(2015年2月18日付 英フィナンシャル・タイムズ紙)

 ビクトル・オルバン氏がその名を世間に知らしめたのは、1989年、ハンガリーの旧ソビエト駐留軍の即時撤退を求める姿が生中継のテレビに映し出された時だった。それができればハンガリーは「袋小路」から抜け出すことができ、西側の一員としての未来が手に入ると期待しての行動だった。

 ところが同氏はハンガリー首相の座に上り詰めて以来、自由民主主義をさげすむ発言を行っており、17日にはロシアのウラジーミル・プーチン大統領との2国間首脳会談を禁じた欧州連合(EU)の取り決めを無視し、プーチン氏のハンガリー公式訪問を歓迎した。

 皮肉なことに、プーチン氏の今回の日程には旧ソ連兵の墓地への訪問が含まれていた。ここには、ハンガリーの改革派が旧ソ連の支配に反旗を翻した1956年のハンガリー事件を鎮圧するために送り込まれて命を落とした旧ソ連兵も眠っている。しかし、プーチン氏はこの旧ソ連兵の慰霊碑を避け、その近くに立つ第2次世界大戦の慰霊碑に献花した。

 プーチン氏にとって、今回のハンガリー訪問は、停戦合意がなされても暴力が振るわれている東ウクライナにロシアの軍隊が進出しているにもかかわらず、同氏を首都に迎え入れる国が欧州にまだあることを示すものだった。

エネルギー供給をロシアに依存する東欧諸国

 プーチン氏に批判的な西側の人々の目には、今回の訪問は、エネルギー供給をロシアに依存している東欧諸国への影響力を同氏がまだ維持していることを強調する出来事に映る。同氏には数人の閣僚のほか、ロシアの天然ガス会社ガスプロムの社長や国営原子力企業ロスアトムの幹部も同行していた。

 ハンガリー政府当局者らの話によれば、17日に行われた大物ぞろいの訪問のタイミングと内容は、ハンガリー政府ではなくロシア政府が決めたものだった。また、プーチン氏が旧ソ連兵の墓地を訪れる様子を取材することを許されたメディアはほとんどなかった。プーチン氏はこの訪問を終えてからオルバン氏との首脳会談に臨み、ウクライナでの戦争にも触れた。

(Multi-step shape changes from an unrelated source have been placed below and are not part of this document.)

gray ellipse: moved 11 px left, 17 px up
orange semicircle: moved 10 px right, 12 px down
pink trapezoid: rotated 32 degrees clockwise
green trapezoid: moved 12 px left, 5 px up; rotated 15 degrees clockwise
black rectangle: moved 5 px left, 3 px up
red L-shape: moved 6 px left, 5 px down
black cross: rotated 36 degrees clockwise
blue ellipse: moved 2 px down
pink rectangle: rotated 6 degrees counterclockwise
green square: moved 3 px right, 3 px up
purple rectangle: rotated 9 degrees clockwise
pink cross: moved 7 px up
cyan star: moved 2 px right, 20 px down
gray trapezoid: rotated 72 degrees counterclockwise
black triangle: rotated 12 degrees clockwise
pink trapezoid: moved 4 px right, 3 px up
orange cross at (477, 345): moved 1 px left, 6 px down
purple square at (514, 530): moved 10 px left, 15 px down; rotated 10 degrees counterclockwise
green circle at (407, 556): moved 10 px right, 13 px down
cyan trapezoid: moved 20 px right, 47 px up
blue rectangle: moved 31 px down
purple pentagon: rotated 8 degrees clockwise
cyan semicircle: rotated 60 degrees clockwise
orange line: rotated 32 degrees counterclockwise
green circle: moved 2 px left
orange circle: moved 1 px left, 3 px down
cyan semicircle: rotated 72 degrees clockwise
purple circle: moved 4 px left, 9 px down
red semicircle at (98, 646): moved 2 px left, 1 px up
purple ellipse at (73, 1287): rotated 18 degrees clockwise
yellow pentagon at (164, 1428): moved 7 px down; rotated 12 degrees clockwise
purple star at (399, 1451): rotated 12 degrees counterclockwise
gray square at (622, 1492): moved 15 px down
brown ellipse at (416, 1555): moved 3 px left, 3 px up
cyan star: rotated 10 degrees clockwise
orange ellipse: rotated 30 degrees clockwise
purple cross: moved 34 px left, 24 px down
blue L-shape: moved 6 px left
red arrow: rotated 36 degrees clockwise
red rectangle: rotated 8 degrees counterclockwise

 当局者によれば、両首脳は数件の政治合意に署名し、現在のガス購入契約をハンガリーが延長できることについても合意に達したという。

 ドイツのアンゲラ・メルケル首相の訪問を受けたわずか2週間後にロシアの大統領との首脳会談に臨んだことで、ロシア政府とのより緊密な結びつきを求めてきたオルバン首相がEUの指導者として曖昧な立ち位置を取っていることが浮き彫りになっている。